Cresud’s deforestation in these globally important, carbon-dense forests is estimated to have generated emissions equivalent to a single passenger flying across the Atlantic more than 30 million times.

Santander’s deals appear to contradict the bank’s own internal policies and its high-profile commitment becoming net zero by 2050, and highlight the need for international action to restrict the financing of deforestation ahead of COP30 in Brazil.

Giulia Bondi, senior campaigner at Global Witness said:

Cresud would not be able to turn a profit without being able to deforest because their entire business model relies on being able to raze large areas of climate-critical forests to the ground. And yet, when Banco Santander introduced a policy to limit financing of deforesting companies, their investments in Cresud actually increased.

Ahead of COP30 in the Brazilian Amazon, this shows the urgent need for coordinated international action, including in the EU, to stop banks from investing in and profiting from companies that are destroying vital forests – it could not be clearer, left to their own devices they will keep bankrolling major deforesters like Cresud.”

Bankrolling the bulldozers

Santander played a pivotal role in raising the $1.3 billion for Cresud since 2011, jointly underwriting the total in consortium with multiple Argentinian and international banks, and frequently acting as lead underwriter.
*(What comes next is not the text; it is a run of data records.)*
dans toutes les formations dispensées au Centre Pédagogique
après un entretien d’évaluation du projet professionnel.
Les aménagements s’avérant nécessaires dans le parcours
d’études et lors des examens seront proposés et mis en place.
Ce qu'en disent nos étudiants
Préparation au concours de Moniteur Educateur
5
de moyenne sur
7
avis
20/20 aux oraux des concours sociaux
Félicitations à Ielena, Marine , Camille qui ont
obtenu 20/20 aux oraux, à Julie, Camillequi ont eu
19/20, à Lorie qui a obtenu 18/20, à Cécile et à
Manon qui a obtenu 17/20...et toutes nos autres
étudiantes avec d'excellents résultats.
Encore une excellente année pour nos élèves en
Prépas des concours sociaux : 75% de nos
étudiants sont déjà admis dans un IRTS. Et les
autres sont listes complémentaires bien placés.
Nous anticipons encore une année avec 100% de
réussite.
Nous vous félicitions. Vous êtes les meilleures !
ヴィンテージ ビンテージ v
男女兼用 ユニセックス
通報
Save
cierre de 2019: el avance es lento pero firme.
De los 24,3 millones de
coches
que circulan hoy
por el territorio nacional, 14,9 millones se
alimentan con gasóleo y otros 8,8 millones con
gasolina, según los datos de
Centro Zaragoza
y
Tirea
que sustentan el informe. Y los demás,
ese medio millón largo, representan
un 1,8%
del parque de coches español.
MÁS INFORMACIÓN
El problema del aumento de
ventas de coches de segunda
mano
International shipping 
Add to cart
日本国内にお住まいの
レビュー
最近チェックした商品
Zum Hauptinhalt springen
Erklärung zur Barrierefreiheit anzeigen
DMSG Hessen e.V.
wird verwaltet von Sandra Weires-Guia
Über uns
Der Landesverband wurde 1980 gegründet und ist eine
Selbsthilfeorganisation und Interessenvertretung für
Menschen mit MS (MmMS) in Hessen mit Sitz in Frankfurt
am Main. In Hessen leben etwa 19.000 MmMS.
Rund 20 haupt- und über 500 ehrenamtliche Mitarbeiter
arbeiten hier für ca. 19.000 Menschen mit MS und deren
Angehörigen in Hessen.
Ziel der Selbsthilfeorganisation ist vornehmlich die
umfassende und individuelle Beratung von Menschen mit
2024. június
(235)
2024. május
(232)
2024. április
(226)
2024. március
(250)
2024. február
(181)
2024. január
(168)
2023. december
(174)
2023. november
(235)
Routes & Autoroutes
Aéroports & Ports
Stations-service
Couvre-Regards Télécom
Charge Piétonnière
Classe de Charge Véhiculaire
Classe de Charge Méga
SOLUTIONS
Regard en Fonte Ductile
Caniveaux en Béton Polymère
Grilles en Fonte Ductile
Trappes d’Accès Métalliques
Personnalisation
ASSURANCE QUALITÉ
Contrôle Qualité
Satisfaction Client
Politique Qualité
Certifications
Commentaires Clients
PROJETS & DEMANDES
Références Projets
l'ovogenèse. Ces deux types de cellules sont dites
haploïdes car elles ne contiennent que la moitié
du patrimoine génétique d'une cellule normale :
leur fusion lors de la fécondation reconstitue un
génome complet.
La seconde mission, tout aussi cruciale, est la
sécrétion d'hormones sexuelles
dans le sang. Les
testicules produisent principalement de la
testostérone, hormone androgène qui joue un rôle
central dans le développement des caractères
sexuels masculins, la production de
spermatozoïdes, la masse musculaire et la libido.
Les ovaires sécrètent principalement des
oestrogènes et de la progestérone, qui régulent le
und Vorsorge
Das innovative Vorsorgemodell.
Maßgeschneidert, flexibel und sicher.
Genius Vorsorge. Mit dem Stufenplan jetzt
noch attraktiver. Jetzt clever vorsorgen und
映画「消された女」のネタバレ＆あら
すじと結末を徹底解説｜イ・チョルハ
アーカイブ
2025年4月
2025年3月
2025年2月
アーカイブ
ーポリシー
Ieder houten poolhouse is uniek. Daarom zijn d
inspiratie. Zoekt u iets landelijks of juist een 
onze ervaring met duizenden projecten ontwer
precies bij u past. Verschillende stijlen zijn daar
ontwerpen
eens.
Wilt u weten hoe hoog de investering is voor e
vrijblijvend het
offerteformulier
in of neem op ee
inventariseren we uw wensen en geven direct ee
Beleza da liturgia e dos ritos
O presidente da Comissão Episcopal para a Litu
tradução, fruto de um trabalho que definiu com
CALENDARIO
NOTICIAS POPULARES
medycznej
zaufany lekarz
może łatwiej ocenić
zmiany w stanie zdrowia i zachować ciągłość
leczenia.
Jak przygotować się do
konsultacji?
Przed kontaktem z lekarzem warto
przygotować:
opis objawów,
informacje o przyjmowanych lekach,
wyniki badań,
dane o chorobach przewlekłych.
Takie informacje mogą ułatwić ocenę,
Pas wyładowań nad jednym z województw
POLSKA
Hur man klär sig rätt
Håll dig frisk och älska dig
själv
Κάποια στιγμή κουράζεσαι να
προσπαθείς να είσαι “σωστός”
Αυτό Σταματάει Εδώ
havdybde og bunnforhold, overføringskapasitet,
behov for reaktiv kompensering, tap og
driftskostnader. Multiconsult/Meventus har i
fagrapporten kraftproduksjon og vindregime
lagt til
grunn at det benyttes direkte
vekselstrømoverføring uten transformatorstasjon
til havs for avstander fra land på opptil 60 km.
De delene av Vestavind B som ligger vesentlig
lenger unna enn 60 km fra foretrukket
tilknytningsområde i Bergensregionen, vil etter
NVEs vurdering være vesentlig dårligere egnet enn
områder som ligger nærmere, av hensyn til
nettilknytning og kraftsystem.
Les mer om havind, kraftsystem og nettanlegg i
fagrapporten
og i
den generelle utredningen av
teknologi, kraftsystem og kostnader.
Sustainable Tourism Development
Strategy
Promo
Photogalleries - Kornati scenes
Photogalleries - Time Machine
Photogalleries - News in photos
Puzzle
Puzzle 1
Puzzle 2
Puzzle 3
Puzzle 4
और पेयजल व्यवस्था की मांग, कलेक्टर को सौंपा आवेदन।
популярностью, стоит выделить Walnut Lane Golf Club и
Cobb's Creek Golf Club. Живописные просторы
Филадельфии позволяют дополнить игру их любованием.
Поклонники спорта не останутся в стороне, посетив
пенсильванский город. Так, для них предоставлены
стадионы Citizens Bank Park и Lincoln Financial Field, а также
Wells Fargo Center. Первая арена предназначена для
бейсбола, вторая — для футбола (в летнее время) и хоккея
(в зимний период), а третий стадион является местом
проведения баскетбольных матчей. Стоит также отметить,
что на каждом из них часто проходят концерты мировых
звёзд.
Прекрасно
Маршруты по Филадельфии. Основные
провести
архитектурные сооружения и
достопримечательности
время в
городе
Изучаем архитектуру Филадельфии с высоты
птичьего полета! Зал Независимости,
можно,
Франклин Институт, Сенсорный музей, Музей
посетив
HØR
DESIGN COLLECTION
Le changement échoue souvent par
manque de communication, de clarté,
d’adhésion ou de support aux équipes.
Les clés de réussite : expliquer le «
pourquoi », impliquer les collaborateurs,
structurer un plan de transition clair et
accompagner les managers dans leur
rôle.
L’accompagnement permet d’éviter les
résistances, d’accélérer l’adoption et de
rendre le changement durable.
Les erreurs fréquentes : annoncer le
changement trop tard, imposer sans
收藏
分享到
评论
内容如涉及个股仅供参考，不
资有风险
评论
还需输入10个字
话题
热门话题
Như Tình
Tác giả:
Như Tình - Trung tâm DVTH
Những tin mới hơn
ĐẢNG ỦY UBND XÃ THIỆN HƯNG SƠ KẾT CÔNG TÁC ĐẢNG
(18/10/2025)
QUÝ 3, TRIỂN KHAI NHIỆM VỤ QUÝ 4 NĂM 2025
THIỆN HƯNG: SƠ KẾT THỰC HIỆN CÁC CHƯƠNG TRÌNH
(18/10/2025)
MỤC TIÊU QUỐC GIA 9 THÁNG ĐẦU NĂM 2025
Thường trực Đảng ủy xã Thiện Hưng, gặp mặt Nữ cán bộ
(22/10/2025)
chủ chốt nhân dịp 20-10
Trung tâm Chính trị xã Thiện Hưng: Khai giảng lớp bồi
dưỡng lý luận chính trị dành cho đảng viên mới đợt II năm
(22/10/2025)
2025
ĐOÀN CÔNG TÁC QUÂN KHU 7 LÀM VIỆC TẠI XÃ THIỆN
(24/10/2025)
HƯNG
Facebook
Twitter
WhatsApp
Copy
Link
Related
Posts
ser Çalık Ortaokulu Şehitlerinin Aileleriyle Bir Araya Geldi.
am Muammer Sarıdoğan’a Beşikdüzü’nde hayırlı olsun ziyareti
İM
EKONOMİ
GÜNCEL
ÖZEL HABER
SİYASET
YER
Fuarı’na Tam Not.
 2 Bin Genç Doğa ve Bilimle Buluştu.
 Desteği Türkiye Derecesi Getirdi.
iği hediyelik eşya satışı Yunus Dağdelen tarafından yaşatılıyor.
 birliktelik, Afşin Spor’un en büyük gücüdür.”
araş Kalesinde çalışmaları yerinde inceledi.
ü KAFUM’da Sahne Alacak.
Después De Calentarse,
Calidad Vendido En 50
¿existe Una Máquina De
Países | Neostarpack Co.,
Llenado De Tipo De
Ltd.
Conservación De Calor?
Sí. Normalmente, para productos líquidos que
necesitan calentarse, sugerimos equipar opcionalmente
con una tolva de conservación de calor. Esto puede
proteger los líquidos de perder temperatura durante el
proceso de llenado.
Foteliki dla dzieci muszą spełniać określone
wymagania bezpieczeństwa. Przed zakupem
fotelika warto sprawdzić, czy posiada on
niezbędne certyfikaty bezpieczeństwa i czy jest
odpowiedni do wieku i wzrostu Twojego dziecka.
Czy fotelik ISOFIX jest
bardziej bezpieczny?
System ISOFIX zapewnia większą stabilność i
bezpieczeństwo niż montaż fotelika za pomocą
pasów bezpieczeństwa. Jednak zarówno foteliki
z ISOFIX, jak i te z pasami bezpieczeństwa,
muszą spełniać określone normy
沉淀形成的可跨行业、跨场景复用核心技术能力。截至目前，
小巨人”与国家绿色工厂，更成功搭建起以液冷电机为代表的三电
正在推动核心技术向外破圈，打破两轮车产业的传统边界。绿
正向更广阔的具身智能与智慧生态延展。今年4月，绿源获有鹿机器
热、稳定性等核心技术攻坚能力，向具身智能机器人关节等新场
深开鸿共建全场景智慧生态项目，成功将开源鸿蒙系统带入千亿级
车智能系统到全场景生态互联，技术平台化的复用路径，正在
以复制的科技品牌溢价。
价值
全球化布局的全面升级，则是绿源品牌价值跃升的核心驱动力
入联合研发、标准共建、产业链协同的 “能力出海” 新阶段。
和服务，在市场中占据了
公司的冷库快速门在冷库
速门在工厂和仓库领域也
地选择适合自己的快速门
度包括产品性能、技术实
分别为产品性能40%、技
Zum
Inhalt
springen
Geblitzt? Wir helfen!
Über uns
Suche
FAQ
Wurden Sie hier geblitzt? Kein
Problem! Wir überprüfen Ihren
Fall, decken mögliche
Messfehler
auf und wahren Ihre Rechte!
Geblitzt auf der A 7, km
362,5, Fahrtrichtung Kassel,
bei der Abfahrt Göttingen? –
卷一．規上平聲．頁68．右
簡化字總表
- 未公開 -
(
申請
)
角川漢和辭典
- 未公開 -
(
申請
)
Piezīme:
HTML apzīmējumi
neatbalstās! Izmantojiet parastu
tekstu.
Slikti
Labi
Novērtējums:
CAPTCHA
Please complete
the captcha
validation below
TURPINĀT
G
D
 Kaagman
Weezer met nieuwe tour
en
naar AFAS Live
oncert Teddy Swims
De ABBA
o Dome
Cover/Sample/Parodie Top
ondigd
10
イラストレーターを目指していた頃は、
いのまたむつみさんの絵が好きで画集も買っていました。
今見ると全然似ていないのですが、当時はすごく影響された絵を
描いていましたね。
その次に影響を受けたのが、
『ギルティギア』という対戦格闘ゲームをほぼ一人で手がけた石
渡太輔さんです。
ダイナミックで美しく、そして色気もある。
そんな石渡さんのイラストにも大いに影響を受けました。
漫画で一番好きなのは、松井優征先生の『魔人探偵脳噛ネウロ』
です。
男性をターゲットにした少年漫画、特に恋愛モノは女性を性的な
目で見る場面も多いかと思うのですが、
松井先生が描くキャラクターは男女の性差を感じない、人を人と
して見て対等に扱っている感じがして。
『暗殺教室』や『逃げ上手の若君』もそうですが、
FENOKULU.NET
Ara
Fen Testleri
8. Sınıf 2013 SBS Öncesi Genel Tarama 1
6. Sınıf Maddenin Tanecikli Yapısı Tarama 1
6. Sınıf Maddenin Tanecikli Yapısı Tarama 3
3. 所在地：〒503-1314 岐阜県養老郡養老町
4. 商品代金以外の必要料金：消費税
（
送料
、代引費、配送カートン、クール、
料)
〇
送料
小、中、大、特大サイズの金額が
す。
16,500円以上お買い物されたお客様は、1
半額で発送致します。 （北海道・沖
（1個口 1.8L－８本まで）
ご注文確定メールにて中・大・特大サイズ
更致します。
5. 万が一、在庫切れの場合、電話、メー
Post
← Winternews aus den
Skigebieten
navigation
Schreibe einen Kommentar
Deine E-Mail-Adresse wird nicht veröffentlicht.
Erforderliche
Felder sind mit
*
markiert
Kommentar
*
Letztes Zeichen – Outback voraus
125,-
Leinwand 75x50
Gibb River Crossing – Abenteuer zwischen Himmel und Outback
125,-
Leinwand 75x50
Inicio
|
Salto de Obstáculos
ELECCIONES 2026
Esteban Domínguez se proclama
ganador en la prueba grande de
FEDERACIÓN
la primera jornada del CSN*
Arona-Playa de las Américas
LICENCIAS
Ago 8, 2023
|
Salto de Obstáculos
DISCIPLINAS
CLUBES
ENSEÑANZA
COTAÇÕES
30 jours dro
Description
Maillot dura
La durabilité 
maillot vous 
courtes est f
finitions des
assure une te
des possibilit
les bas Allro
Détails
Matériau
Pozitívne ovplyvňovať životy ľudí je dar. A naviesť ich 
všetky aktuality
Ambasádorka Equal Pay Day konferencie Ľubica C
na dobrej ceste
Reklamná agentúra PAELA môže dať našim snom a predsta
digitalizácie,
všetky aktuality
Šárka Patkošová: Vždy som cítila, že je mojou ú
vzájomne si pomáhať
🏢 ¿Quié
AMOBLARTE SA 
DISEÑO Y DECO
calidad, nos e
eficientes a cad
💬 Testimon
In 2018, the bank introduced a sustainability policy to limit funding to projects linked to deforestation in high-risk areas. However, rather than limiting its financing to Cresud, from 2018 onwards Santander has given Cresud even more money, working in consortia to arrange $850 million in financing to the company.

This financing has enabled Cresud to deforest major swaths of the Argentinean and Paraguayan Gran Chaco forest, as well as in Brazil’s biodiverse Cerrado, as part of its business model to expand the agricultural frontier into South America’s climate-critical forests.

Cresud operates by buying up large areas of forest land, deforesting and converting the area into farmland. The company then grows soy, wheat, sunflowers or raise cattle on the land. When the land appreciates in value, the company often sells it to the highest bidder.

The company’s expansion has also led to conflicts with Indigenous Peoples and local communities in Brazil, Paraguay and Bolivia.

The high levels of deforestation in the Argentinean Chaco in the north of the country are affecting access to water and resources for Indigenous Peoples.

“With all the deforestation, the estuaries and gullies, the fresh water, have dried up, and that is now a big problem,” says Sergio Rojas, an indigenous activist from the Qom community.

“We are in a very difficult situation, because there is nothing to eat, nothing to drink, and the temperatures at the moment are also extreme.”

When the findings of this investigation were put to Santander, a spokesperson described them as "containing imprecisions and potential information regarding our policies that is not accurate”, but declined to provide specific evidence to support these claims and did not deny they would continue to finance Cresud. Cresud did not respond to multiple requests for comment.

Bondi added: “This shows the urgent need for the EU to bring in rules to prevent the financial sector from funding the destruction of climate-critical forests. The EUDR review of the financial sector’s role in global deforestation is a critical opportunity to extend the regulation to hold banks such as Santander to account.”